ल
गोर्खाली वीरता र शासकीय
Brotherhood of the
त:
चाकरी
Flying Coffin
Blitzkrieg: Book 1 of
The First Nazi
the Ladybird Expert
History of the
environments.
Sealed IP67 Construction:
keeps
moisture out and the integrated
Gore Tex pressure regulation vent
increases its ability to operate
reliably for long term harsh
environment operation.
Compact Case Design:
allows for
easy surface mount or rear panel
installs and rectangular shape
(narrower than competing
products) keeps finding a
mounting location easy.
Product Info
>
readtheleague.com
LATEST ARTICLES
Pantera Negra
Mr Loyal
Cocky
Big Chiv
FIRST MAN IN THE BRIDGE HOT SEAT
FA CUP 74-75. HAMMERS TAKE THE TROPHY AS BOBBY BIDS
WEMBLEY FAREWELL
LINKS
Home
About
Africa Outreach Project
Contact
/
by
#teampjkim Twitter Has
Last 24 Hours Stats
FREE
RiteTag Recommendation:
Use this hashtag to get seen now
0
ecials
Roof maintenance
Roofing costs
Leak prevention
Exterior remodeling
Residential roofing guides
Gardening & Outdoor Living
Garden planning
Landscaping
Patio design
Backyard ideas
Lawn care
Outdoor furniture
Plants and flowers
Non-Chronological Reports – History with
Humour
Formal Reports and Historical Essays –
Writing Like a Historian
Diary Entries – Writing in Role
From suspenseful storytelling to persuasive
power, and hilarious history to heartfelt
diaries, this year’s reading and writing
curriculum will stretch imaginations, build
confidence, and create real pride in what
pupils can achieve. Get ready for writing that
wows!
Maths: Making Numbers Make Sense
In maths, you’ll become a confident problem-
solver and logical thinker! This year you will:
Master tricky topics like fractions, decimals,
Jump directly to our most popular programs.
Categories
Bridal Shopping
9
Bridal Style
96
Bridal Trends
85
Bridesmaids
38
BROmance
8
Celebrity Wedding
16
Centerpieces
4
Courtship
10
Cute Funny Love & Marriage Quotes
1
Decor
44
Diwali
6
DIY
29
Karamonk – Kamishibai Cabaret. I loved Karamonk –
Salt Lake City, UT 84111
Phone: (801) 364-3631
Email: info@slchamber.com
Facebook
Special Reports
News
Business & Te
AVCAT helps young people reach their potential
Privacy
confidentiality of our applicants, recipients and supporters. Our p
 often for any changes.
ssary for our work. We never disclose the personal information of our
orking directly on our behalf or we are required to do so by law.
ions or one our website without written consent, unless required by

◆ **Assigned task**: Within the material above, find the lines that contain the word "Reports"; copy them.

◆ **Exercise output**:
Non-Chronological Reports – History with
Formal Reports and Historical Essays –
Special Reports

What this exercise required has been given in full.